Feature CMM (ours) Generative Agents MemGPT Standard RAG LangChain ChatGPT Memory Mem0
Retrieval trigger Automatic (passive) Automatic Explicit (function calls) Automatic Automatic Automatic (all injected) Explicit (API)
Temporal decay Grace-period + frequency-adjusted Exponential (0.995/hr) No No No Weak (recency heuristic) Yes (undocumented)
Importance scoring 4-level rule-based LLM-assigned 1-10 No No No No Yes (undocumented)
Spreading activation Yes (dual-path: FAISS + entity links) No No No No No No
Entity linking Yes (spaCy NER, cross-domain) No No No No No No
Priming Yes (turn-decaying boost) No No No No No No
Working memory Fixed-size TTL buffer No Core memory blocks No Buffer window No Session layer
Consolidation Episodic-to-semantic clustering Reflection (importance threshold) No No Summary compression No Layer promotion
Metamemory Confidence + tip-of-tongue No No No No No No
Gist compression LLM-compressed summaries No (verbatim) No (verbatim) No (verbatim chunks) Optional summary Conversation summaries LLM-extracted facts
Scoring sim x decay x importance x priming recency + importance + relevance Similarity only Similarity only Similarity only All injected Similarity + recency
Agent controls memory? No (fully passive) No (auto) Yes (explicit) N/A (no write) No (auto per turn) Hybrid Hybrid

Key Observations

  1. Memory augmentation benefits both small and frontier models.

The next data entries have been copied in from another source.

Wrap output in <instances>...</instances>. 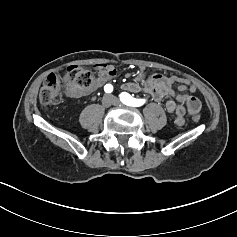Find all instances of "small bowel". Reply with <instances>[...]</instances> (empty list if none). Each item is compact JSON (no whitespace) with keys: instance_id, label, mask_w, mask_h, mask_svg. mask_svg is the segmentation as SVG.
I'll return each mask as SVG.
<instances>
[{"instance_id":"1","label":"small bowel","mask_w":237,"mask_h":237,"mask_svg":"<svg viewBox=\"0 0 237 237\" xmlns=\"http://www.w3.org/2000/svg\"><path fill=\"white\" fill-rule=\"evenodd\" d=\"M95 68L97 76L90 87L75 89L66 84L64 87L66 96L74 99L87 96L114 79L118 74L117 68L112 65L98 64ZM176 83L180 84L177 89L174 88ZM123 88L130 92L145 93L156 102L169 97L165 102V109L168 113L174 114L177 125H182L186 115L198 112L201 107L200 100L196 96L185 93L187 91L195 92L197 87L186 78L178 76L149 74L142 69L134 78L125 82Z\"/></svg>"}]
</instances>
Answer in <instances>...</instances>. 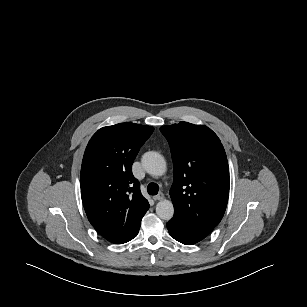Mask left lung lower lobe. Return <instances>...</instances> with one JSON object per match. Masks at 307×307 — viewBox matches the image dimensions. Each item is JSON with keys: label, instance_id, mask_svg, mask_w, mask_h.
<instances>
[{"label": "left lung lower lobe", "instance_id": "0a47b994", "mask_svg": "<svg viewBox=\"0 0 307 307\" xmlns=\"http://www.w3.org/2000/svg\"><path fill=\"white\" fill-rule=\"evenodd\" d=\"M166 225L169 234L175 240L183 244L186 245L195 244L205 238V236L198 234L189 229L188 227H186L181 221H179L176 218H172Z\"/></svg>", "mask_w": 307, "mask_h": 307}]
</instances>
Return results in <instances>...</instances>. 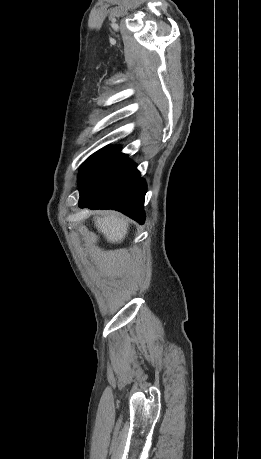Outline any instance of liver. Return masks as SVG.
<instances>
[{"label": "liver", "mask_w": 261, "mask_h": 459, "mask_svg": "<svg viewBox=\"0 0 261 459\" xmlns=\"http://www.w3.org/2000/svg\"><path fill=\"white\" fill-rule=\"evenodd\" d=\"M95 226L108 242L120 243L128 232V221L118 213H106L105 215L94 216Z\"/></svg>", "instance_id": "obj_1"}]
</instances>
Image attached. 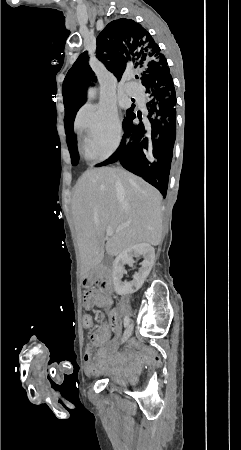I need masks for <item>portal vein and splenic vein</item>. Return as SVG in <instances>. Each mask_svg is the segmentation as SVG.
<instances>
[{
	"label": "portal vein and splenic vein",
	"instance_id": "portal-vein-and-splenic-vein-1",
	"mask_svg": "<svg viewBox=\"0 0 241 450\" xmlns=\"http://www.w3.org/2000/svg\"><path fill=\"white\" fill-rule=\"evenodd\" d=\"M106 236H113V230H112V228H107V230H106Z\"/></svg>",
	"mask_w": 241,
	"mask_h": 450
}]
</instances>
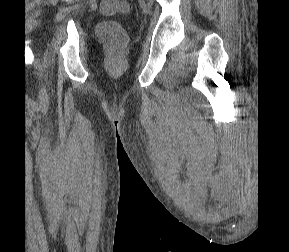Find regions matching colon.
<instances>
[{
	"label": "colon",
	"mask_w": 289,
	"mask_h": 252,
	"mask_svg": "<svg viewBox=\"0 0 289 252\" xmlns=\"http://www.w3.org/2000/svg\"><path fill=\"white\" fill-rule=\"evenodd\" d=\"M129 4L125 0H101L100 11L104 15L129 12ZM97 35L109 48L113 58L117 60L127 42V34L117 21H102L97 26Z\"/></svg>",
	"instance_id": "5ec220e1"
}]
</instances>
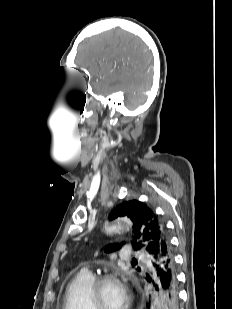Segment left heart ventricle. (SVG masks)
<instances>
[{
    "mask_svg": "<svg viewBox=\"0 0 232 309\" xmlns=\"http://www.w3.org/2000/svg\"><path fill=\"white\" fill-rule=\"evenodd\" d=\"M99 300L103 309H124L127 293L120 283L108 282L101 287Z\"/></svg>",
    "mask_w": 232,
    "mask_h": 309,
    "instance_id": "b2bd125f",
    "label": "left heart ventricle"
}]
</instances>
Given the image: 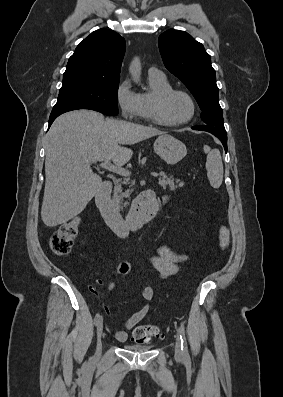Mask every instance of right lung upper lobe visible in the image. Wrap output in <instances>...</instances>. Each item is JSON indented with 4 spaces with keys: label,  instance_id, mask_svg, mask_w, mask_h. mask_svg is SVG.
Listing matches in <instances>:
<instances>
[{
    "label": "right lung upper lobe",
    "instance_id": "obj_1",
    "mask_svg": "<svg viewBox=\"0 0 283 397\" xmlns=\"http://www.w3.org/2000/svg\"><path fill=\"white\" fill-rule=\"evenodd\" d=\"M125 40L118 33L101 28L79 43L69 58L66 73L115 79L125 54Z\"/></svg>",
    "mask_w": 283,
    "mask_h": 397
}]
</instances>
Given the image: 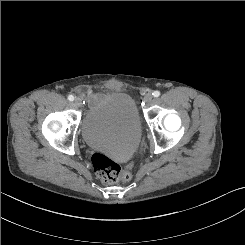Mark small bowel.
I'll return each instance as SVG.
<instances>
[{"instance_id": "obj_1", "label": "small bowel", "mask_w": 245, "mask_h": 245, "mask_svg": "<svg viewBox=\"0 0 245 245\" xmlns=\"http://www.w3.org/2000/svg\"><path fill=\"white\" fill-rule=\"evenodd\" d=\"M97 100H98V99H97L96 97H91L90 103L93 105V104L96 103Z\"/></svg>"}]
</instances>
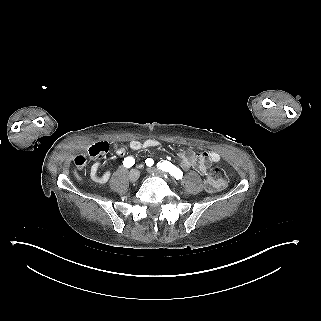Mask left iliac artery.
Listing matches in <instances>:
<instances>
[{"label": "left iliac artery", "mask_w": 321, "mask_h": 321, "mask_svg": "<svg viewBox=\"0 0 321 321\" xmlns=\"http://www.w3.org/2000/svg\"><path fill=\"white\" fill-rule=\"evenodd\" d=\"M145 163H146L147 166H153L154 161L151 158H147ZM157 167L162 171L169 172L170 175L172 177H174L175 179H177V180L178 179H182V177H183V172L179 168H177L176 166H174L173 164H171L168 161H164L162 163H158Z\"/></svg>", "instance_id": "obj_1"}]
</instances>
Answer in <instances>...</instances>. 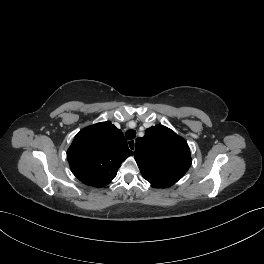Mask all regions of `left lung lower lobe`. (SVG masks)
I'll return each instance as SVG.
<instances>
[{"label": "left lung lower lobe", "mask_w": 264, "mask_h": 264, "mask_svg": "<svg viewBox=\"0 0 264 264\" xmlns=\"http://www.w3.org/2000/svg\"><path fill=\"white\" fill-rule=\"evenodd\" d=\"M146 180L149 181L153 187H157V188L169 187L174 184L170 179L167 178L157 177V178H147Z\"/></svg>", "instance_id": "left-lung-lower-lobe-1"}]
</instances>
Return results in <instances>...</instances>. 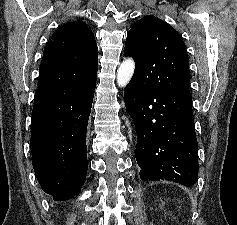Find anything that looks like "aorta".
Listing matches in <instances>:
<instances>
[{"label":"aorta","mask_w":237,"mask_h":225,"mask_svg":"<svg viewBox=\"0 0 237 225\" xmlns=\"http://www.w3.org/2000/svg\"><path fill=\"white\" fill-rule=\"evenodd\" d=\"M135 69L134 61L128 58L122 62L117 70V83L120 87H125L133 76Z\"/></svg>","instance_id":"aorta-1"}]
</instances>
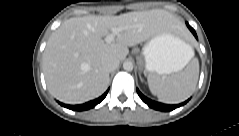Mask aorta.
Wrapping results in <instances>:
<instances>
[{
    "mask_svg": "<svg viewBox=\"0 0 239 136\" xmlns=\"http://www.w3.org/2000/svg\"><path fill=\"white\" fill-rule=\"evenodd\" d=\"M123 68L126 71H132L133 70V63L131 61H125L123 63Z\"/></svg>",
    "mask_w": 239,
    "mask_h": 136,
    "instance_id": "obj_1",
    "label": "aorta"
}]
</instances>
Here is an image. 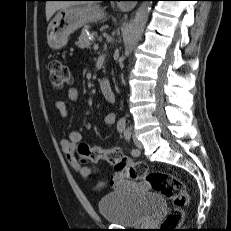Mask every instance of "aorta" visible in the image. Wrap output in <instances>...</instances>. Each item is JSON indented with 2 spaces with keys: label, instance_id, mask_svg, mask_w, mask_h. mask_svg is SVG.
<instances>
[{
  "label": "aorta",
  "instance_id": "762f6f07",
  "mask_svg": "<svg viewBox=\"0 0 231 231\" xmlns=\"http://www.w3.org/2000/svg\"><path fill=\"white\" fill-rule=\"evenodd\" d=\"M151 2H143L138 8L129 28L127 50H131L141 38L150 12Z\"/></svg>",
  "mask_w": 231,
  "mask_h": 231
}]
</instances>
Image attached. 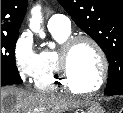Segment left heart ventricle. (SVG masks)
I'll list each match as a JSON object with an SVG mask.
<instances>
[{
	"instance_id": "1",
	"label": "left heart ventricle",
	"mask_w": 123,
	"mask_h": 113,
	"mask_svg": "<svg viewBox=\"0 0 123 113\" xmlns=\"http://www.w3.org/2000/svg\"><path fill=\"white\" fill-rule=\"evenodd\" d=\"M69 69L75 84L85 89L93 88L101 72V61L93 46L86 42L79 43L71 54Z\"/></svg>"
}]
</instances>
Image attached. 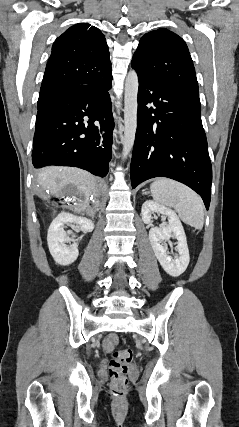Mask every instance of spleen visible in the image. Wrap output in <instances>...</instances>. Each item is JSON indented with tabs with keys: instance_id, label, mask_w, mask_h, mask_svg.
<instances>
[{
	"instance_id": "spleen-1",
	"label": "spleen",
	"mask_w": 239,
	"mask_h": 427,
	"mask_svg": "<svg viewBox=\"0 0 239 427\" xmlns=\"http://www.w3.org/2000/svg\"><path fill=\"white\" fill-rule=\"evenodd\" d=\"M155 202L162 206L174 208L181 220L201 230L204 224V205L201 198L187 186L161 178L150 185Z\"/></svg>"
}]
</instances>
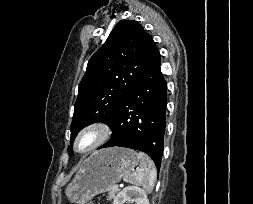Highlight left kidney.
Segmentation results:
<instances>
[{"mask_svg": "<svg viewBox=\"0 0 253 204\" xmlns=\"http://www.w3.org/2000/svg\"><path fill=\"white\" fill-rule=\"evenodd\" d=\"M126 201L135 204H149L146 191L137 186L125 187L114 198L113 204H124Z\"/></svg>", "mask_w": 253, "mask_h": 204, "instance_id": "left-kidney-1", "label": "left kidney"}]
</instances>
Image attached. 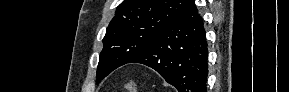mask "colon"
<instances>
[{
    "mask_svg": "<svg viewBox=\"0 0 289 92\" xmlns=\"http://www.w3.org/2000/svg\"><path fill=\"white\" fill-rule=\"evenodd\" d=\"M124 88L127 92H138L137 85L134 81L129 80L124 84Z\"/></svg>",
    "mask_w": 289,
    "mask_h": 92,
    "instance_id": "obj_1",
    "label": "colon"
}]
</instances>
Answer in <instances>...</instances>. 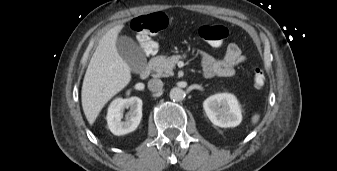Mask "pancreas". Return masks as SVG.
Here are the masks:
<instances>
[{
    "mask_svg": "<svg viewBox=\"0 0 337 171\" xmlns=\"http://www.w3.org/2000/svg\"><path fill=\"white\" fill-rule=\"evenodd\" d=\"M186 55H173L171 57L157 56L151 60V66L155 77H168L173 75V68L180 59Z\"/></svg>",
    "mask_w": 337,
    "mask_h": 171,
    "instance_id": "cf45deb5",
    "label": "pancreas"
}]
</instances>
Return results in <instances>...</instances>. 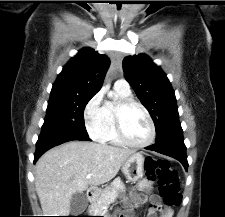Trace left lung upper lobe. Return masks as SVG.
<instances>
[{"label": "left lung upper lobe", "instance_id": "left-lung-upper-lobe-1", "mask_svg": "<svg viewBox=\"0 0 225 217\" xmlns=\"http://www.w3.org/2000/svg\"><path fill=\"white\" fill-rule=\"evenodd\" d=\"M123 69L126 80L154 121L155 143L181 134L175 94L160 67L147 55L140 54L125 57Z\"/></svg>", "mask_w": 225, "mask_h": 217}]
</instances>
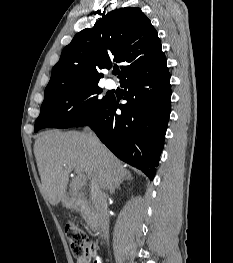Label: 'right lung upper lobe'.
<instances>
[{
    "instance_id": "right-lung-upper-lobe-1",
    "label": "right lung upper lobe",
    "mask_w": 233,
    "mask_h": 263,
    "mask_svg": "<svg viewBox=\"0 0 233 263\" xmlns=\"http://www.w3.org/2000/svg\"><path fill=\"white\" fill-rule=\"evenodd\" d=\"M124 62L120 82L166 65L157 31L140 8L113 10L77 33L54 66L44 97L98 84V70Z\"/></svg>"
}]
</instances>
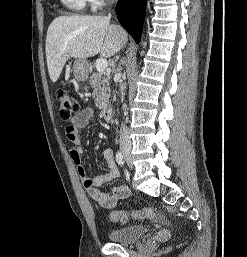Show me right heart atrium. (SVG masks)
<instances>
[{
	"label": "right heart atrium",
	"mask_w": 247,
	"mask_h": 257,
	"mask_svg": "<svg viewBox=\"0 0 247 257\" xmlns=\"http://www.w3.org/2000/svg\"><path fill=\"white\" fill-rule=\"evenodd\" d=\"M106 0H86L92 10L98 9Z\"/></svg>",
	"instance_id": "right-heart-atrium-1"
}]
</instances>
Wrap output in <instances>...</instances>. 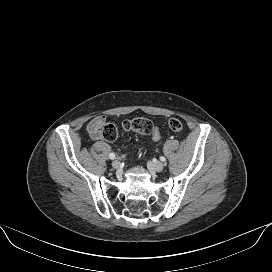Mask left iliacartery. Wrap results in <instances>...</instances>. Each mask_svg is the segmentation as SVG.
<instances>
[{"label": "left iliac artery", "instance_id": "44dca946", "mask_svg": "<svg viewBox=\"0 0 272 272\" xmlns=\"http://www.w3.org/2000/svg\"><path fill=\"white\" fill-rule=\"evenodd\" d=\"M160 160L163 161V162H165V161H166V158L163 157V156H161V157H160Z\"/></svg>", "mask_w": 272, "mask_h": 272}]
</instances>
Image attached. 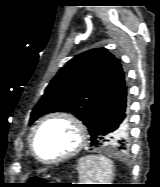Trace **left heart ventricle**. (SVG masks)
Returning <instances> with one entry per match:
<instances>
[{"mask_svg": "<svg viewBox=\"0 0 160 187\" xmlns=\"http://www.w3.org/2000/svg\"><path fill=\"white\" fill-rule=\"evenodd\" d=\"M77 140L78 135L70 123L53 119L40 129L36 137V151L45 160L55 159L72 150Z\"/></svg>", "mask_w": 160, "mask_h": 187, "instance_id": "left-heart-ventricle-1", "label": "left heart ventricle"}]
</instances>
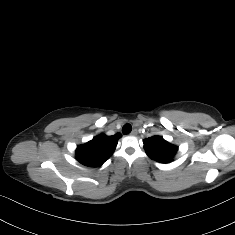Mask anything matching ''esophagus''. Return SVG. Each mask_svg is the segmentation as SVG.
<instances>
[{
    "mask_svg": "<svg viewBox=\"0 0 235 235\" xmlns=\"http://www.w3.org/2000/svg\"><path fill=\"white\" fill-rule=\"evenodd\" d=\"M138 131L137 129H133L132 132L130 133L131 136L137 135Z\"/></svg>",
    "mask_w": 235,
    "mask_h": 235,
    "instance_id": "esophagus-1",
    "label": "esophagus"
}]
</instances>
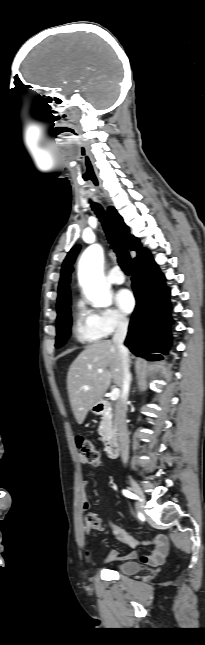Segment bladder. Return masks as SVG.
<instances>
[{
	"instance_id": "1",
	"label": "bladder",
	"mask_w": 205,
	"mask_h": 645,
	"mask_svg": "<svg viewBox=\"0 0 205 645\" xmlns=\"http://www.w3.org/2000/svg\"><path fill=\"white\" fill-rule=\"evenodd\" d=\"M114 570L125 575H133L141 570V564L136 561H124L116 564Z\"/></svg>"
}]
</instances>
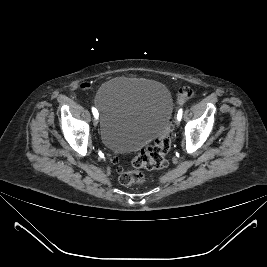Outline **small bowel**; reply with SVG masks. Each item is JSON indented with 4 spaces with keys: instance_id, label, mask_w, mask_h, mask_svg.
<instances>
[{
    "instance_id": "obj_1",
    "label": "small bowel",
    "mask_w": 267,
    "mask_h": 267,
    "mask_svg": "<svg viewBox=\"0 0 267 267\" xmlns=\"http://www.w3.org/2000/svg\"><path fill=\"white\" fill-rule=\"evenodd\" d=\"M87 86H88L87 84L82 85V87H87Z\"/></svg>"
}]
</instances>
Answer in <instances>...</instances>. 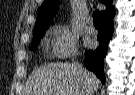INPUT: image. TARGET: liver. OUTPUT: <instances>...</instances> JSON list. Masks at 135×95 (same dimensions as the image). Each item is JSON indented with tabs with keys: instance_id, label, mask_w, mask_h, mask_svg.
I'll return each instance as SVG.
<instances>
[{
	"instance_id": "6515ba94",
	"label": "liver",
	"mask_w": 135,
	"mask_h": 95,
	"mask_svg": "<svg viewBox=\"0 0 135 95\" xmlns=\"http://www.w3.org/2000/svg\"><path fill=\"white\" fill-rule=\"evenodd\" d=\"M100 81L92 73L82 68L75 69L72 64H48L30 75L25 87V95H85L99 88Z\"/></svg>"
}]
</instances>
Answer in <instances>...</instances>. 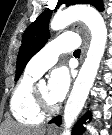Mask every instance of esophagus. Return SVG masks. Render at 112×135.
I'll return each instance as SVG.
<instances>
[{"instance_id":"obj_1","label":"esophagus","mask_w":112,"mask_h":135,"mask_svg":"<svg viewBox=\"0 0 112 135\" xmlns=\"http://www.w3.org/2000/svg\"><path fill=\"white\" fill-rule=\"evenodd\" d=\"M74 27L79 28L84 33V35L86 37V40L84 42V46L82 48V58H83L84 55H85V52H86V50L88 48V45H89L90 34H89V31L82 25H77V26L75 25ZM49 129L50 130H57V127L52 125V126H50Z\"/></svg>"}]
</instances>
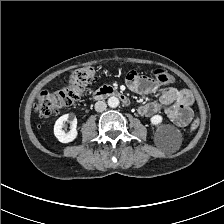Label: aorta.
Returning <instances> with one entry per match:
<instances>
[{"label": "aorta", "instance_id": "aorta-1", "mask_svg": "<svg viewBox=\"0 0 224 224\" xmlns=\"http://www.w3.org/2000/svg\"><path fill=\"white\" fill-rule=\"evenodd\" d=\"M108 105L111 108H116L119 105V99L115 96H112L108 99Z\"/></svg>", "mask_w": 224, "mask_h": 224}]
</instances>
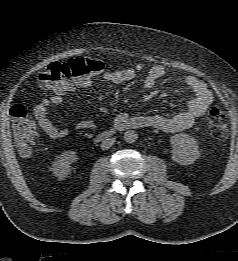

Mistral 7B: 21% -> 82% (keyword). Claude Opus: 31% -> 98%.
  2. Frontier models produce cleaner baselines. Opus baseline LLM-judge score is 0-2% (honest "I don't know") vs Mistral's 18-32% (confident hallucination).
  3. Frontier models utilize memory context better. Augmented keyword scores: Opus 98% vs Mistral 82%.
  4. Frontier judges are stricter. Opus LLM-judge for augmented responses (78%) lower than Mistral's (81%) despite higher keyword scores.
  5. Correction accuracy is perfect with Opus. 100% keyword score across all 5 corrections.
  6. The autoassociative recall thesis holds across model scales. Both models correctly surfaced the shellfish allergy when asked about lunch ordering.
  7. One persistent retrieval limitation. The Osei-Petrov cross-domain collaboration query scores 0% on both models -- a retrieval failure, not an LLM failure.
  8. Spreading activation and priming are unique to CMM. No other system implements these features.